[libvirt] [PATCH 3/5] qemu: prefer memfd for anonymous memory
Marc-André Lureau
marcandre.lureau at redhat.com
Tue Sep 11 07:53:57 UTC 2018
Hi
On Tue, Sep 11, 2018 at 2:46 AM, John Ferlan <jferlan at redhat.com> wrote:
>
> On 09/07/2018 07:32 AM, marcandre.lureau at redhat.com wrote:
>> From: Marc-André Lureau <marcandre.lureau at redhat.com>
>>
>
> Would be nice to have a few more words here. If you provide them I can
> add them... The if statement is difficult to read unless you know what
> each field really means.
hostmem-memfd is quite similar to hostmem-file. The main benefits are
that it doesn't need to create filesystem files, and it also enforces
sealing, providing a bit more safety.
> secondary question - should we document what gets used?, e.g.:
>
> https://libvirt.org/formatdomain.html#elementsMemoryBacking
>
> Seems to me the preference to use memfd is for memory backing using
> anonymous source for nvdimm's without a defined path, but sometimes my
> wording doesn't match reality.
Yes it could be documented. But it's now an allocation decision that
could evolve, or an implementation detail.
Would you like to see something like that?

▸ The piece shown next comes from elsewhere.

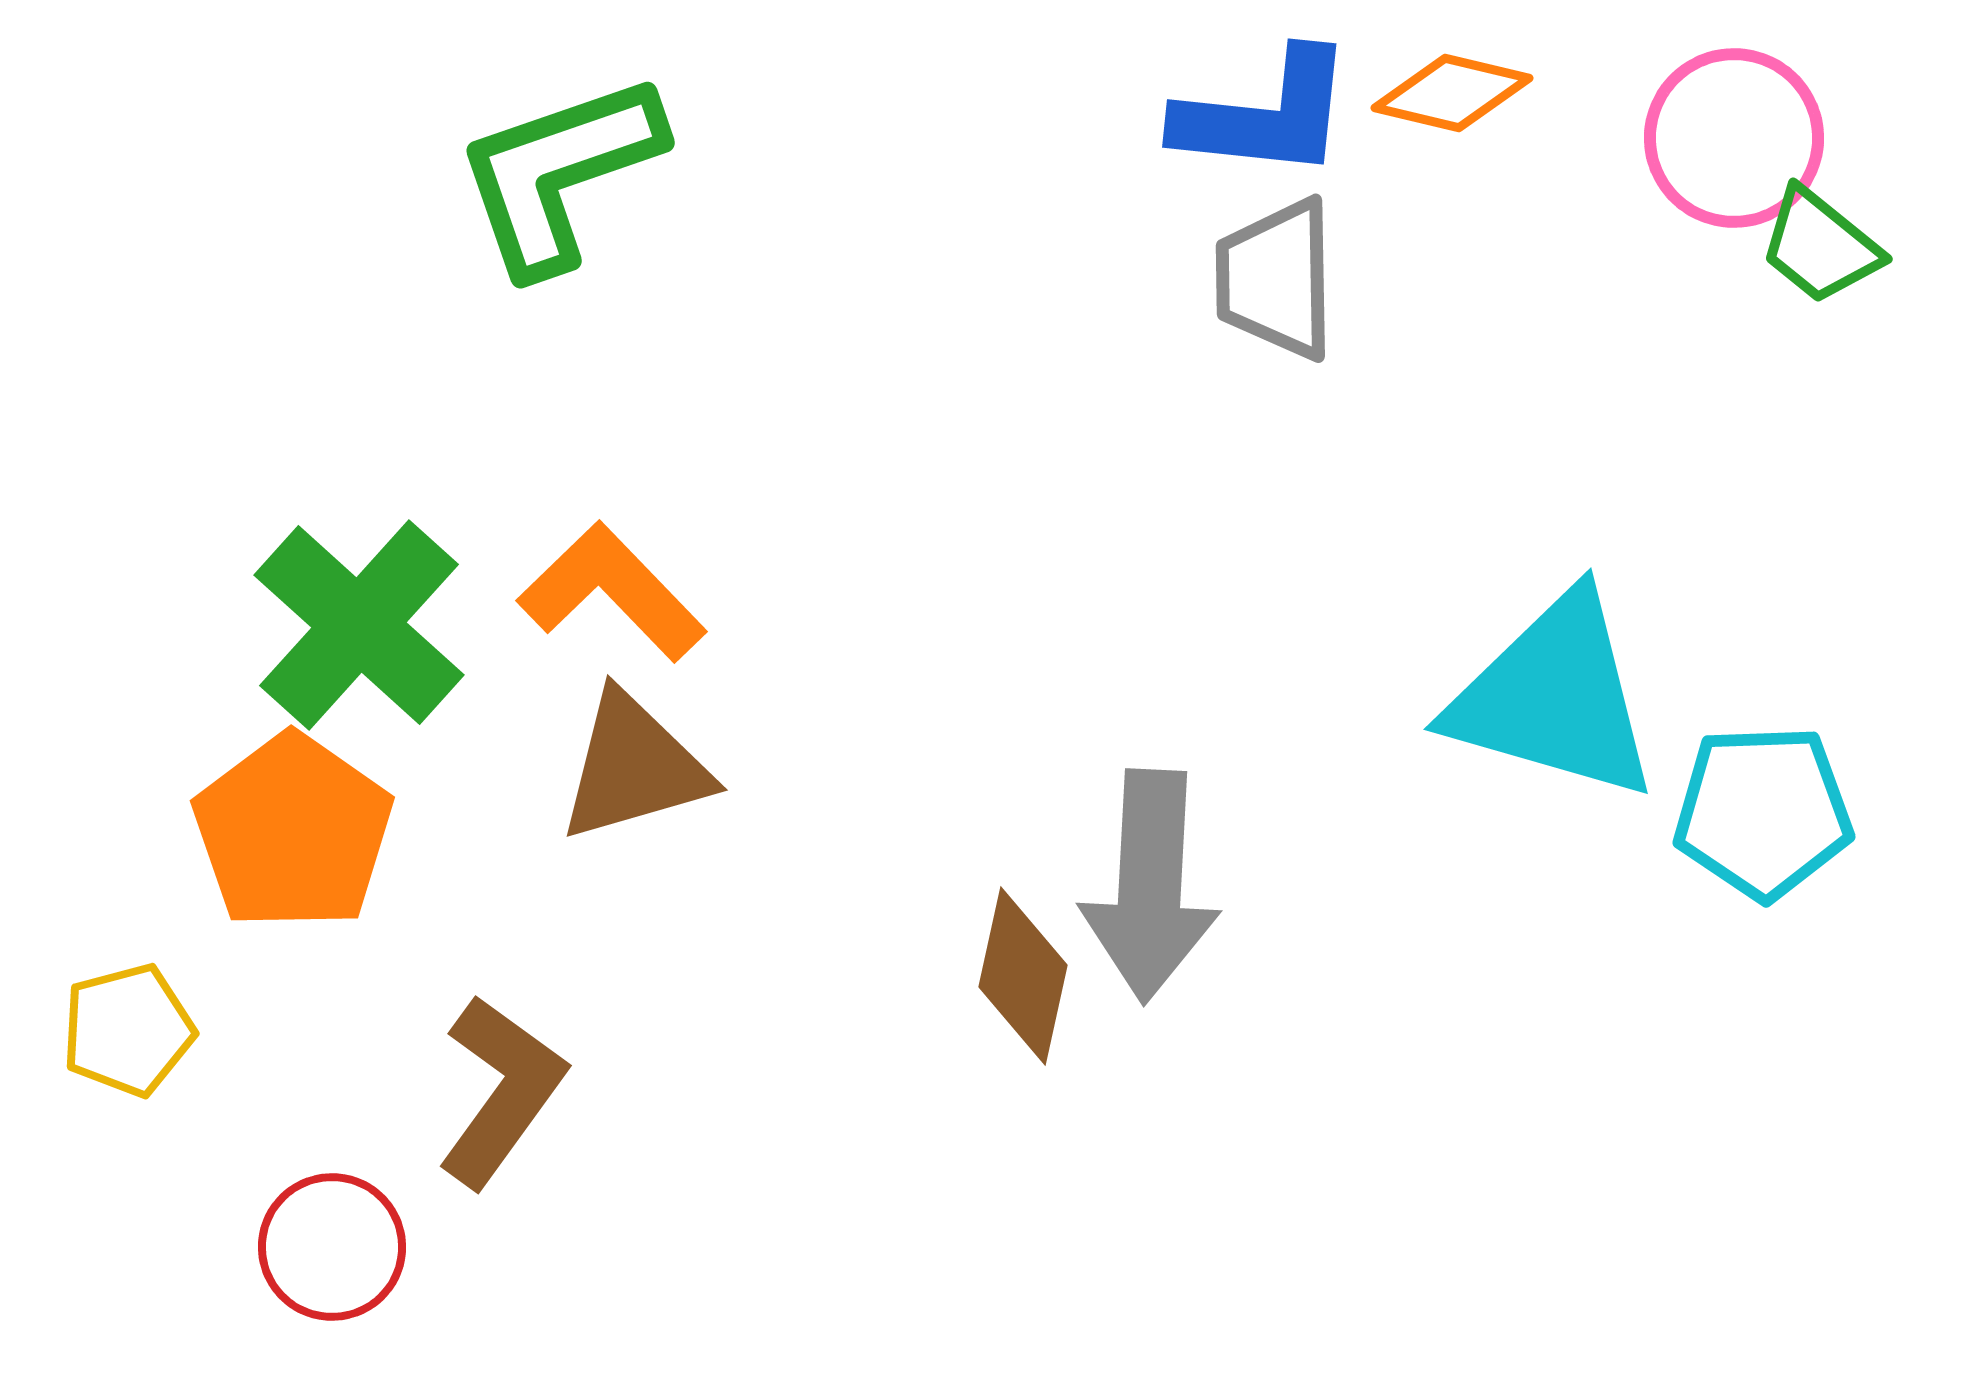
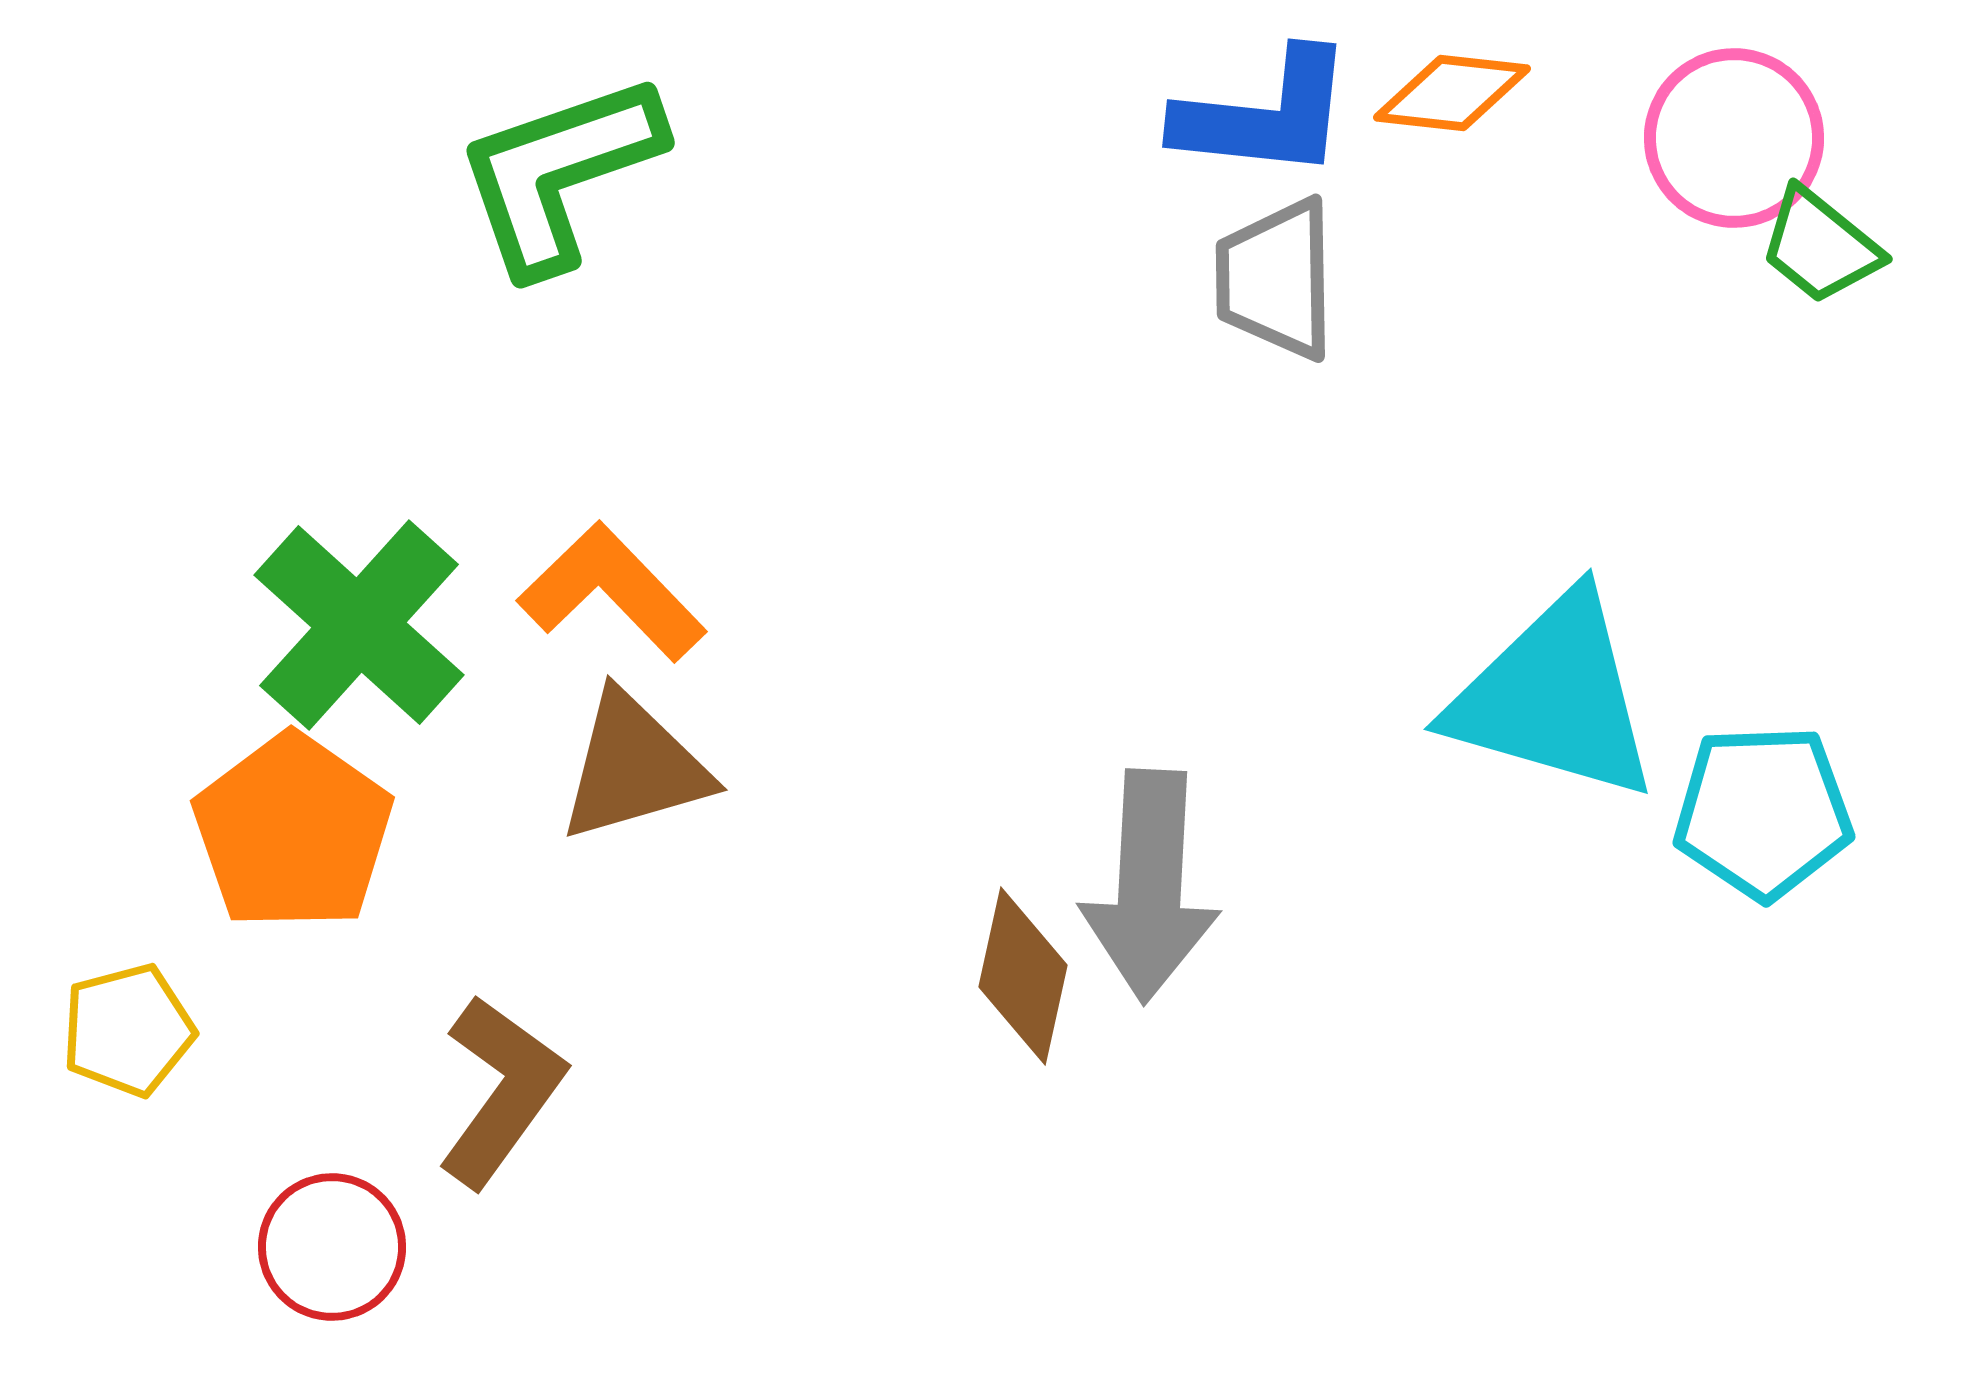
orange diamond: rotated 7 degrees counterclockwise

<dt><code>source</code></dt>
- <dd>In this attribute you can switch to file memorybacking or keep
- default anonymous.</dd>
+ <dd>In this attribute you can switch to file memorybacking or
+ keep default anonymous. <span class="since">Since 4.8.0</span>,
+ when the memory is anonymous and the host supports it, libvirt
+ will use a memfd memory backing, providing additional safety
+ guarantees.
+ </dd>
<dt><code>access</code></dt>
>
>> Signed-off-by: Marc-André Lureau <marcandre.lureau at redhat.com>
>> ---
>> src/qemu/qemu_command.c | 61 +++++++++++++++++++++++++++++------------
>> 1 file changed, 43 insertions(+), 18 deletions(-)
>>
>> diff --git a/src/qemu/qemu_command.c b/src/qemu/qemu_command.c
>> index c9e3a91e32..97cfc8a18d 100644
>> --- a/src/qemu/qemu_command.c
>> +++ b/src/qemu/qemu_command.c
>> @@ -3113,6 +3113,24 @@ qemuBuildControllerDevCommandLine(virCommandPtr cmd,
>> return ret;
>> }
>>
>> +static int
>> +qemuBuildMemoryBackendPropsShare(virJSONValuePtr props,
>> + virDomainMemoryAccess memAccess)
>> +{
>> + switch (memAccess) {
>> + case VIR_DOMAIN_MEMORY_ACCESS_SHARED:
>> + return virJSONValueObjectAdd(props, "b:share", true, NULL);
>> +
>> + case VIR_DOMAIN_MEMORY_ACCESS_PRIVATE:
>> + return virJSONValueObjectAdd(props, "b:share", false, NULL);
>> +
>> + case VIR_DOMAIN_MEMORY_ACCESS_DEFAULT:
>> + case VIR_DOMAIN_MEMORY_ACCESS_LAST:
>> + break;
>> + }
>> +
>> + return 0;
>> +}
>>
>> /**
>> * qemuBuildMemoryBackendProps:
>
> The comments should have been updated... In particular:
>
> "Then, if one of the two memory-backend-* should be used..."
>
>> @@ -3259,7 +3277,23 @@ qemuBuildMemoryBackendProps(virJSONValuePtr *backendProps,
>> if (!(props = virJSONValueNewObject()))
>> return -1;
>>
>> - if (useHugepage || mem->nvdimmPath || memAccess ||
>
> Is this preference over "-ram" or "-file"? It would seem to me someone
> choosing "file" has a specific case and this is more for those other
> options where if capabilities exist, then we try to use them.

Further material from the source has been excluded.